■ Aim of the task: When you reach the line containing "Image resolution: width=1080, height=1163." in the data below, begin returning lines exactly as written, and stop once the line containing "Contact GVP (694, 1121)" has been returned.

■ Data supplied:
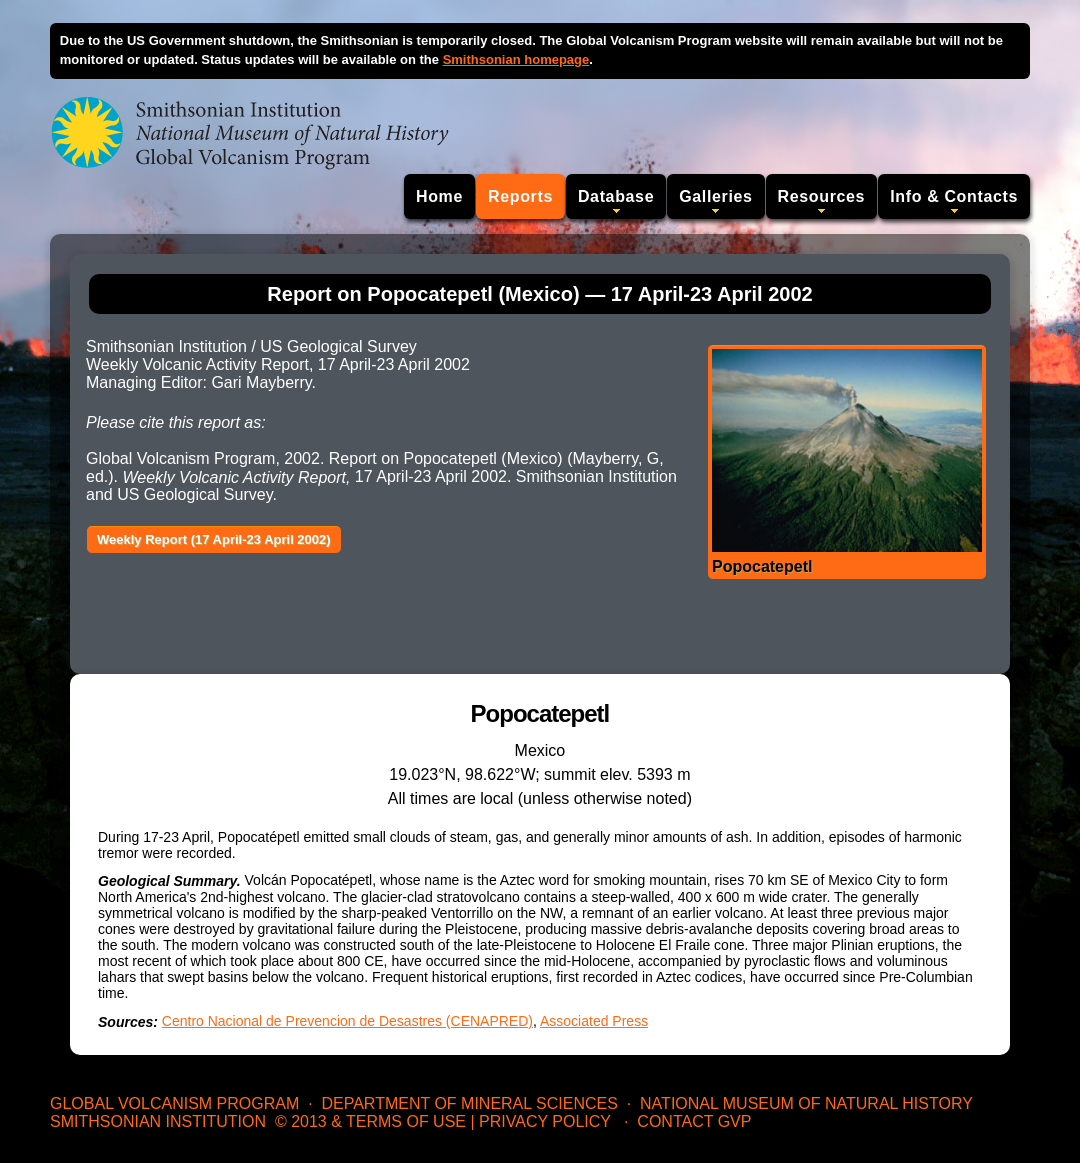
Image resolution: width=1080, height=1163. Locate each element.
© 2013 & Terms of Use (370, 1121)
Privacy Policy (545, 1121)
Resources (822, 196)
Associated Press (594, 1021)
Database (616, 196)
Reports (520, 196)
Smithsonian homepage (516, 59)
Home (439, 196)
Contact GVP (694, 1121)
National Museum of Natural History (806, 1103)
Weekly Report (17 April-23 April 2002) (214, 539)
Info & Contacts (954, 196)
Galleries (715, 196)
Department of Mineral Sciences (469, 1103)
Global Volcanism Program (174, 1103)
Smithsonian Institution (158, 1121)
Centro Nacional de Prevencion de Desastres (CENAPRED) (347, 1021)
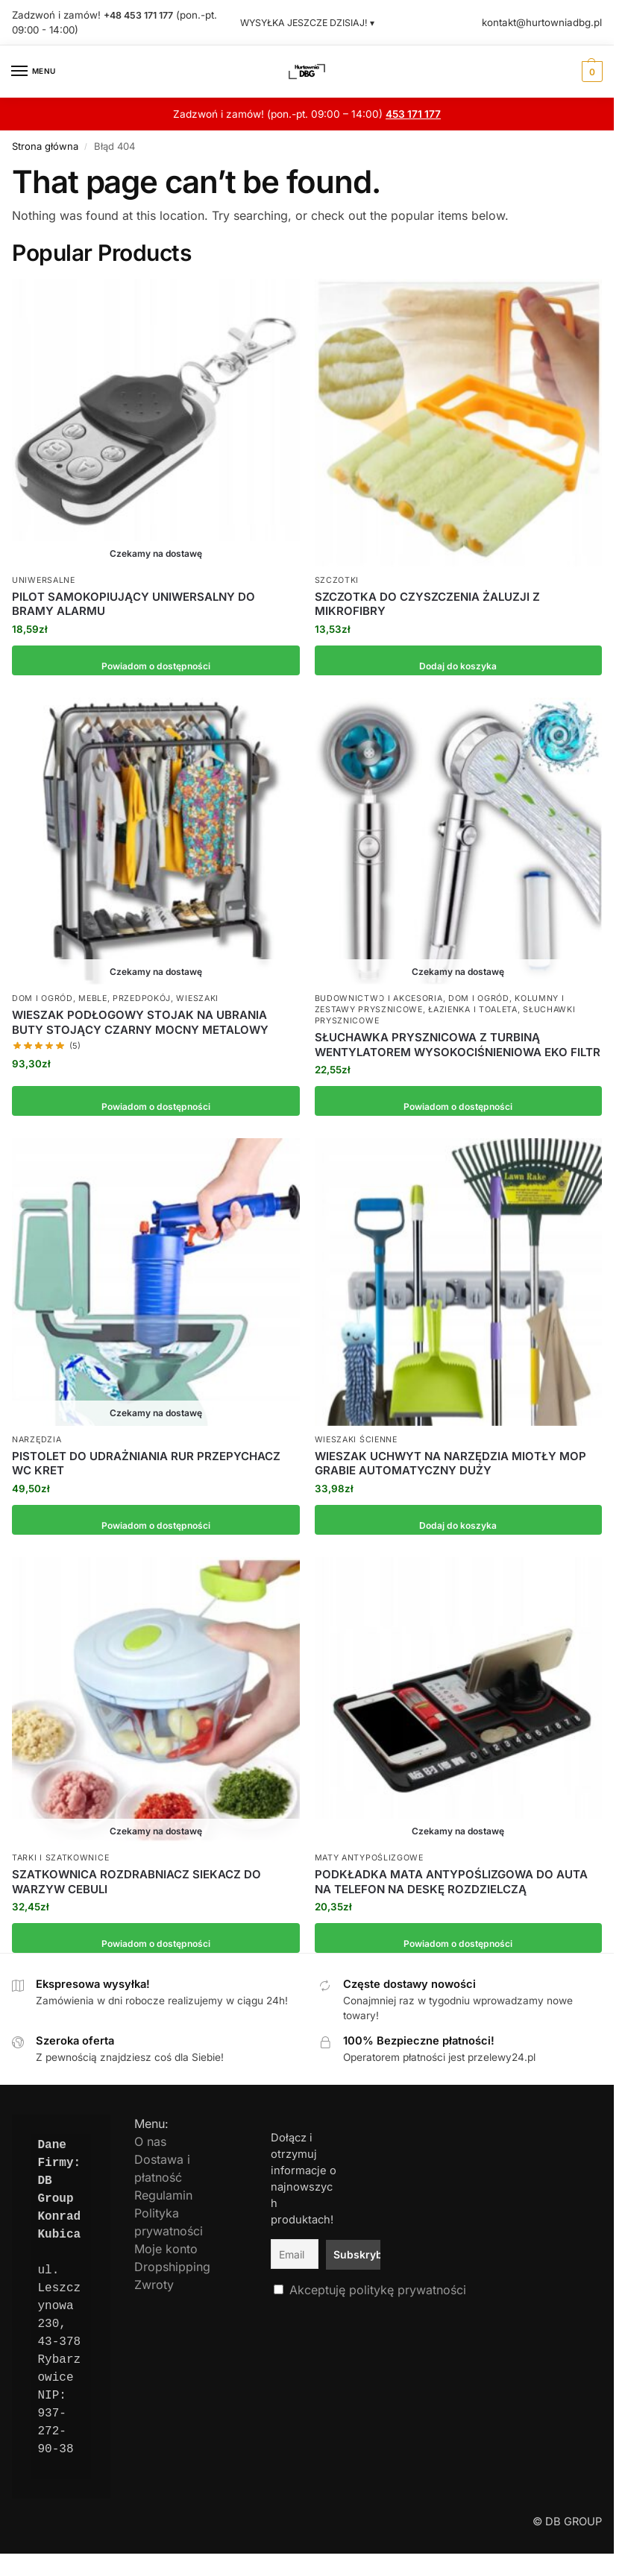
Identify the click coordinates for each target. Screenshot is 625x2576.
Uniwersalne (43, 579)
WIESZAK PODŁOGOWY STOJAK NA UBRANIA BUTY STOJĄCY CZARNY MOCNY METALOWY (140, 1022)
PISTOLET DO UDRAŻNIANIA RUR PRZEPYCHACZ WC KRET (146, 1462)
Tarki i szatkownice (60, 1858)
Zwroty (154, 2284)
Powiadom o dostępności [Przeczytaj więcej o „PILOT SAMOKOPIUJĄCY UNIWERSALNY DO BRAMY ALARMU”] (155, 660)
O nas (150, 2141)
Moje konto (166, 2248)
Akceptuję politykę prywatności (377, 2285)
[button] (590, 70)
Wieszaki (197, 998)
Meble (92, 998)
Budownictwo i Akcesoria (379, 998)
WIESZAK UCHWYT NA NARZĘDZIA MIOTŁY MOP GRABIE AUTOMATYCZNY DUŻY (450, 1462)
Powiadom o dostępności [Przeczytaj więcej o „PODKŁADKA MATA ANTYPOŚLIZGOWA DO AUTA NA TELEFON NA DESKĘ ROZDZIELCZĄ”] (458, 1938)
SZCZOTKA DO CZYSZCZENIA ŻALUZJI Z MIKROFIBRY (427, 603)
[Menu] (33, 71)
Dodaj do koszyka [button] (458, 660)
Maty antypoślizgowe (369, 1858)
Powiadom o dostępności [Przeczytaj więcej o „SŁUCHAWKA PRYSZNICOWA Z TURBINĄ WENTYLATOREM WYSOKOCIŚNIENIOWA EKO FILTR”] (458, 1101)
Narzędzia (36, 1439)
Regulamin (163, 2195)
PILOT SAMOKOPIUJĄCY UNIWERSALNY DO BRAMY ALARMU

...

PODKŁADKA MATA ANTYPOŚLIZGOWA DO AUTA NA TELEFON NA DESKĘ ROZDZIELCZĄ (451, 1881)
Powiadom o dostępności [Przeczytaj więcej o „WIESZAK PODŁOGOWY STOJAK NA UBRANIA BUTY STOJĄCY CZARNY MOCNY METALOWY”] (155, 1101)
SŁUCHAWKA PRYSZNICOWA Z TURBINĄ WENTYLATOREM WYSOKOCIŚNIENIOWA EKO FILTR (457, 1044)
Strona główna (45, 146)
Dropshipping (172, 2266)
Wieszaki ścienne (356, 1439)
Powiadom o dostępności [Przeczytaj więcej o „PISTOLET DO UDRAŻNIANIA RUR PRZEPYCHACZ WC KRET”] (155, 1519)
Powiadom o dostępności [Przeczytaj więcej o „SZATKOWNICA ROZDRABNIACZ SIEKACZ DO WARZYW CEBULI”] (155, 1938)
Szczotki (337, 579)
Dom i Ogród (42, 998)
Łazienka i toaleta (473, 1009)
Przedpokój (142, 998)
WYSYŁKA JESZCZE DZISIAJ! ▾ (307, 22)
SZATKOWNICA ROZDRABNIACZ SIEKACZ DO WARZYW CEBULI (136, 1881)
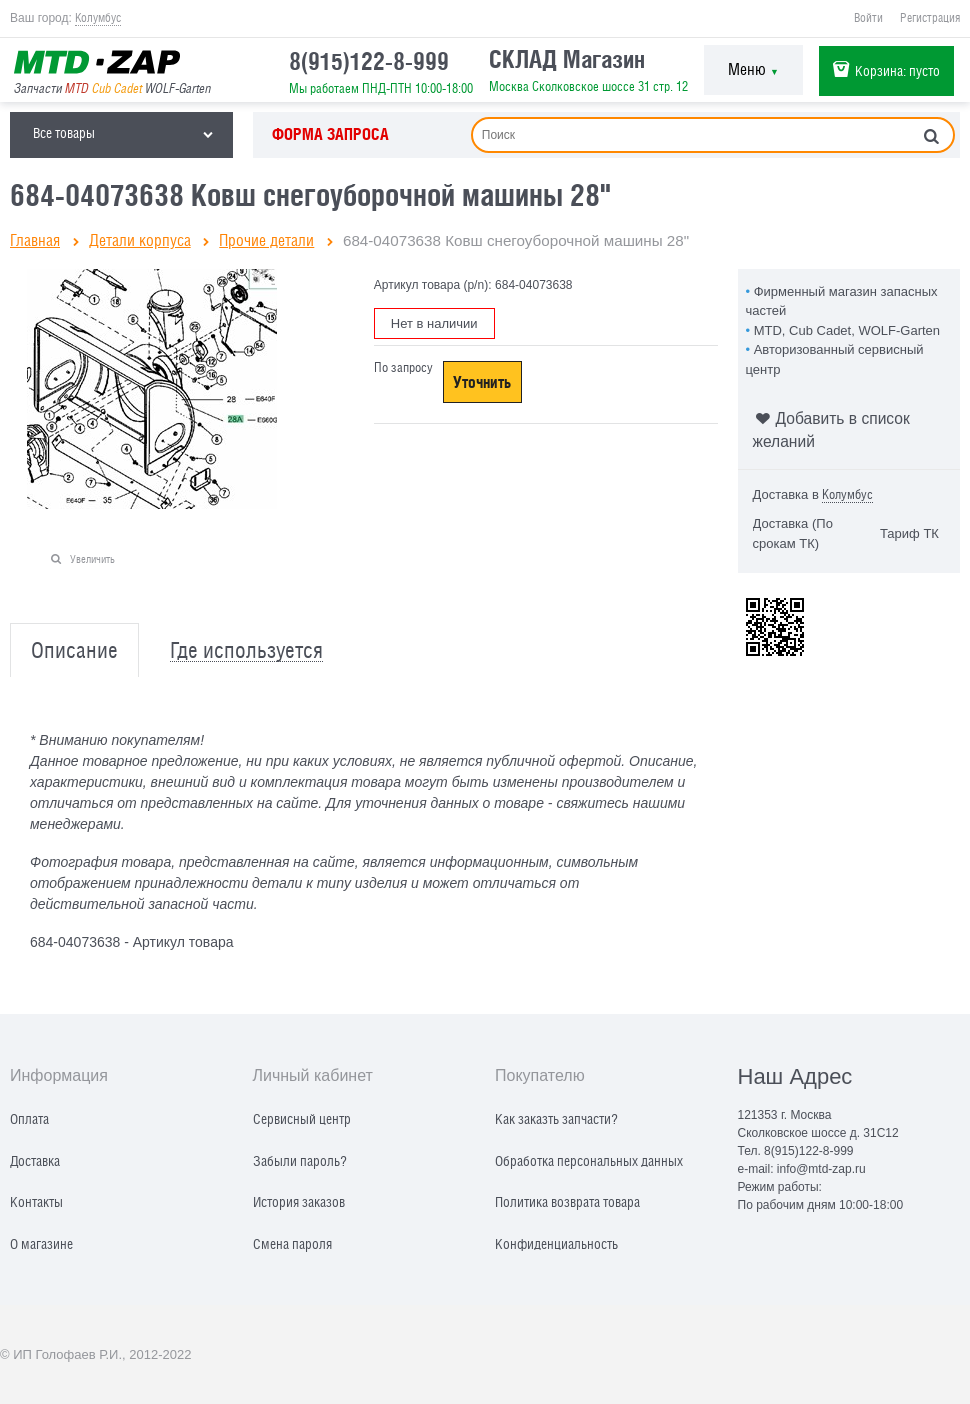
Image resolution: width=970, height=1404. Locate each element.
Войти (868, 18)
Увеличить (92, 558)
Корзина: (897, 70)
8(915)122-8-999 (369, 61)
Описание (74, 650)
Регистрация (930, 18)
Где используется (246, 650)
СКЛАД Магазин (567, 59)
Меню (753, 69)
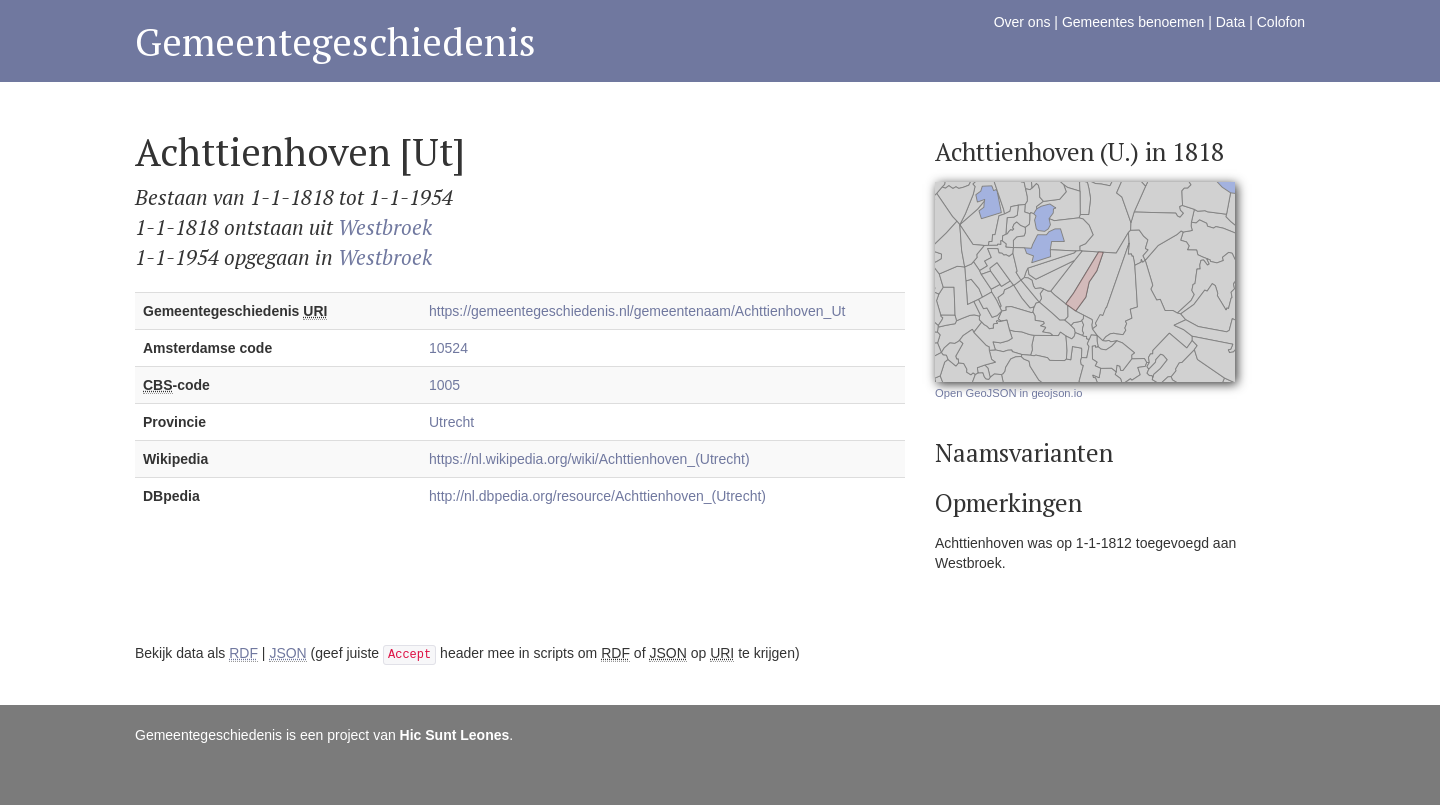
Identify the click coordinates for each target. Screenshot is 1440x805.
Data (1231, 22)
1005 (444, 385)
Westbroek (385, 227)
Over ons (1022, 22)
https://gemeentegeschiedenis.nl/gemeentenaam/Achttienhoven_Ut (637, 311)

---

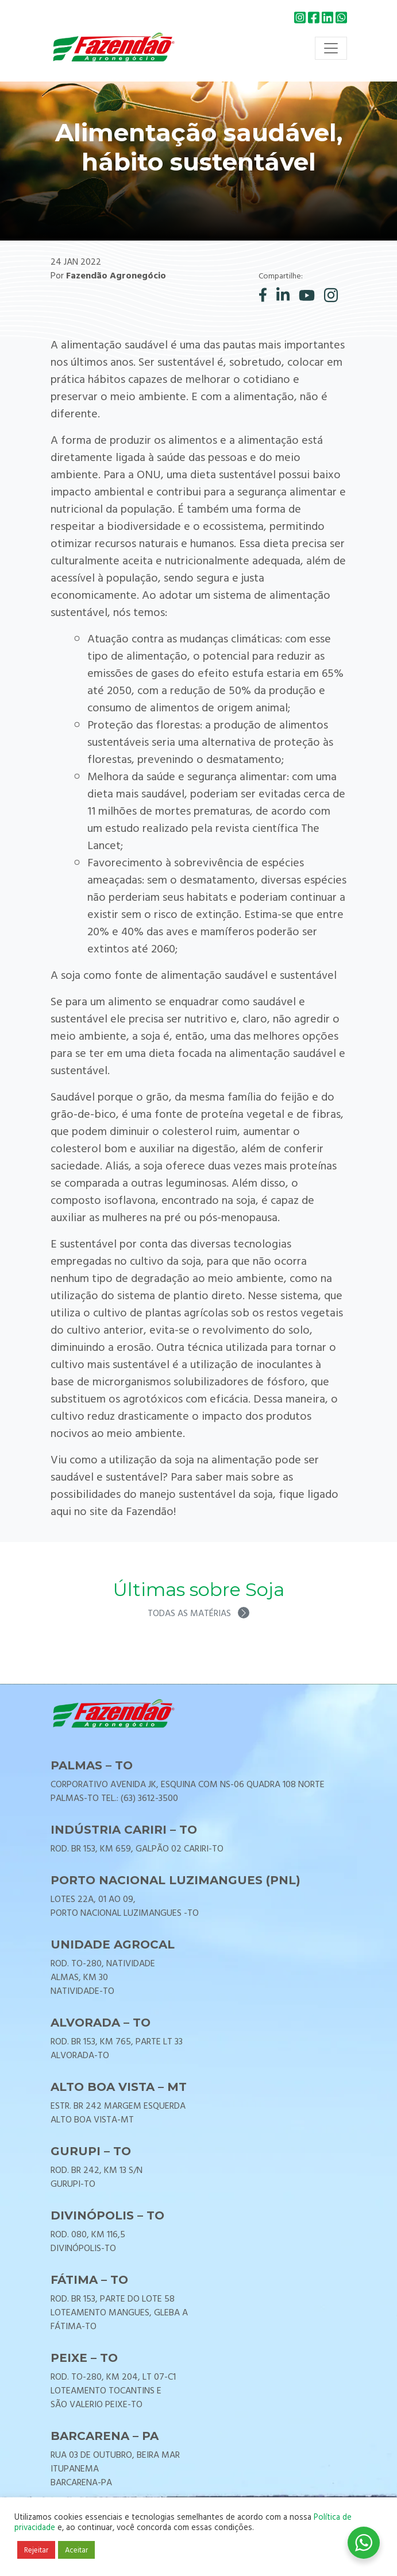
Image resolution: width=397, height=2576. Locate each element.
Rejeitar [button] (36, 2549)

■ Solution below:
Image resolution: width=1080, height=1163. Locate each element.
© 2013 & Terms of Use (370, 1121)
Privacy Policy (545, 1121)
Resources (822, 196)
Associated Press (594, 1021)
Database (616, 196)
Reports (520, 196)
Smithsonian homepage (516, 59)
Home (439, 196)
Contact GVP (694, 1121)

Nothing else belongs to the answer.